Jean and Scott insisted on stealth, but it went against every fiber of Logan's being. It looked like an ordinary warehouse, but it shouldn't have been staffed at all. They moved into the facility silently, avoiding the limited security crew easily. There were a few people walking around inside, but they didn't keep their attention. There was a segment of the facility with tighter security than the rest, but the designer hadn't accounted for Jean's ability to fly them to the odd roof of the section and drop them through a ceiling tile.
"It's a dollhouse." Jean gasped out. It did look like a little girl's fantasy, pink and flowers everywhere, paper scenes on fake windows. Nothing was real, and everything had been made practically indestructible. The only signs that it was a prison were the occasional scratches that marred the cheery wallpaper and the fact that everything was bolted down.
"I smell something." Logan growled, and they moved through the rooms as he tracked a sweet scent, all stunned into silence by the little fantasy world someone had created. They found a bedroom, a bed and closet the only things inside…besides an occupied rocking chair facing the corner of the room.

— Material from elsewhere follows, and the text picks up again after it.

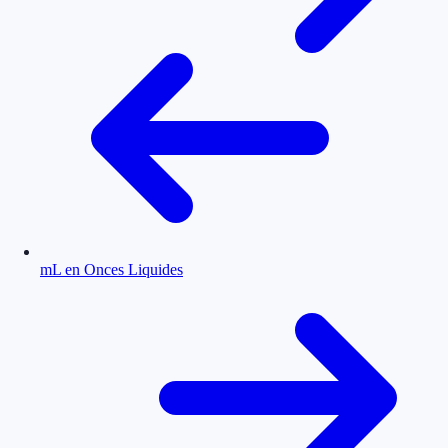
mL en Onces Liquides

A small figure was sitting in the chair, a grey hoodie pulled up protectively, the sweet smelling female rocking back and forth. They were about to approach her when Jean and Logan realized in unison that someone was coming. The trio of X-Men hid in the closet, Jean clutching both their arms in fright when she saw the plethora of frilly dresses inside. "Shhh." Scott urged, patting her hand.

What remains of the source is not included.